- Opening Delimiter -

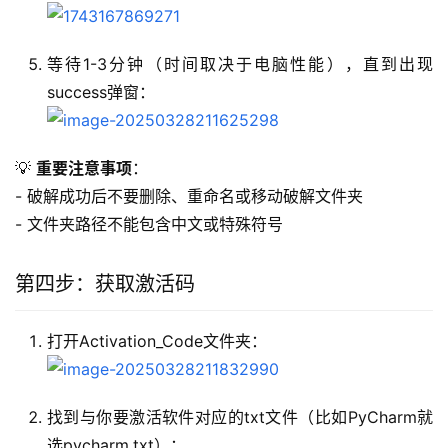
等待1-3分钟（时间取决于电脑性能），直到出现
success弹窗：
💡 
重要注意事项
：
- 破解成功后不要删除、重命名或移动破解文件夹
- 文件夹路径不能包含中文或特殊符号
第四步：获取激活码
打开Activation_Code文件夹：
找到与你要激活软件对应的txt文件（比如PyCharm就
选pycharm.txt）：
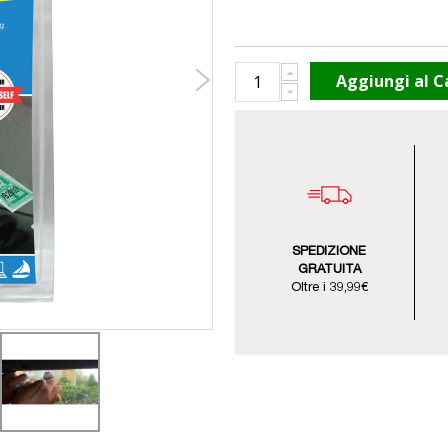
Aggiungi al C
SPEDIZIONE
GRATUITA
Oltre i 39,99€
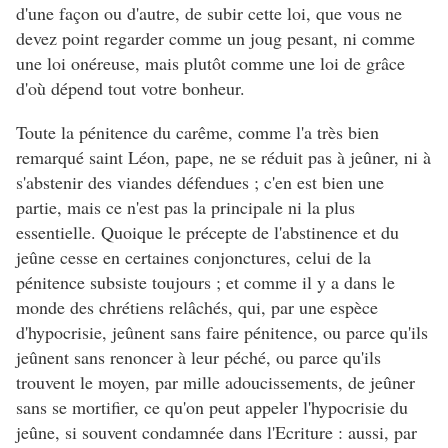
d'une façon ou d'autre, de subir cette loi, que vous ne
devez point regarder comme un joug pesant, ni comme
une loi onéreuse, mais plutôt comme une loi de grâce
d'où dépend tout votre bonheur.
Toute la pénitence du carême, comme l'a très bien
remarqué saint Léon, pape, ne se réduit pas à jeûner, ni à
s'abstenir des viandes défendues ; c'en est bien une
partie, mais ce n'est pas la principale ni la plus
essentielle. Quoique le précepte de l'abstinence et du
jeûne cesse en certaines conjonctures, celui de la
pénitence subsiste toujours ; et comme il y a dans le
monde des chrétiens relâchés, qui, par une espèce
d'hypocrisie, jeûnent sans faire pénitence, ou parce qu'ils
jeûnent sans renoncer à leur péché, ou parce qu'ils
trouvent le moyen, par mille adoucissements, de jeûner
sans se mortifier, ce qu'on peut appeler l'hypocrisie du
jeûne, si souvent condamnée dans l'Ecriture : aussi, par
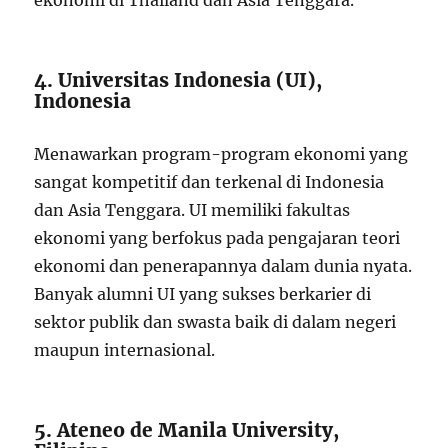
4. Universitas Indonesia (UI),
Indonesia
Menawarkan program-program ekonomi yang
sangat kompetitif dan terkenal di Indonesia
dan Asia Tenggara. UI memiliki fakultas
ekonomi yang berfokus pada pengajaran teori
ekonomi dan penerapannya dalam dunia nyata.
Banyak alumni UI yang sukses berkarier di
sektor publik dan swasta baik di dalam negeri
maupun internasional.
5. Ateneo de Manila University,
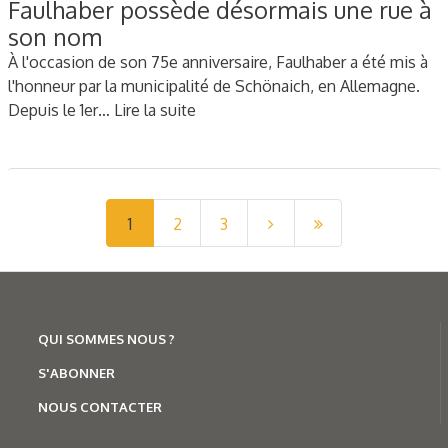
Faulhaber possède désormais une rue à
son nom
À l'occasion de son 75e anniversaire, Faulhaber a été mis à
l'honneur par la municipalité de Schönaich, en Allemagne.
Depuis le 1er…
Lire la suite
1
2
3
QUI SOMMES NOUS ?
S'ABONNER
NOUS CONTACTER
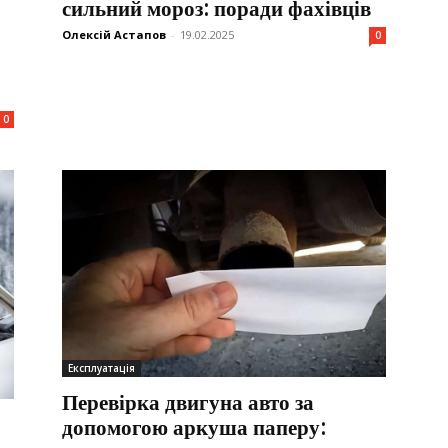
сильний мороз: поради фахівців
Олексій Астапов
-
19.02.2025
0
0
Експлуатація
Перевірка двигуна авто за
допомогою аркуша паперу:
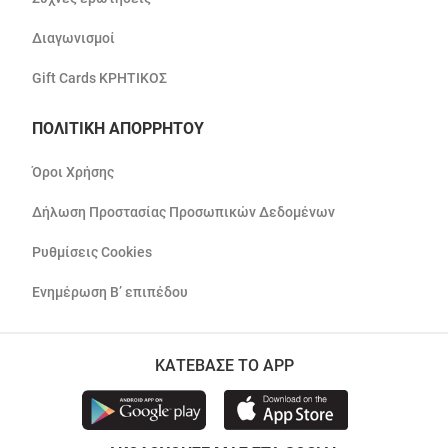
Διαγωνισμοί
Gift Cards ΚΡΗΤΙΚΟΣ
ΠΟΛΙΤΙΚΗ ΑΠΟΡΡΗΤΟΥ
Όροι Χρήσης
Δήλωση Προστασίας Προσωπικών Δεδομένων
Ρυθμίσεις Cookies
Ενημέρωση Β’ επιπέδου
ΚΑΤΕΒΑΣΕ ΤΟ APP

- Closing Delimiter -

## Task prompt
How many lines of these entries hold the string "jeûnent"? Answer with the number alone.

## Response box
2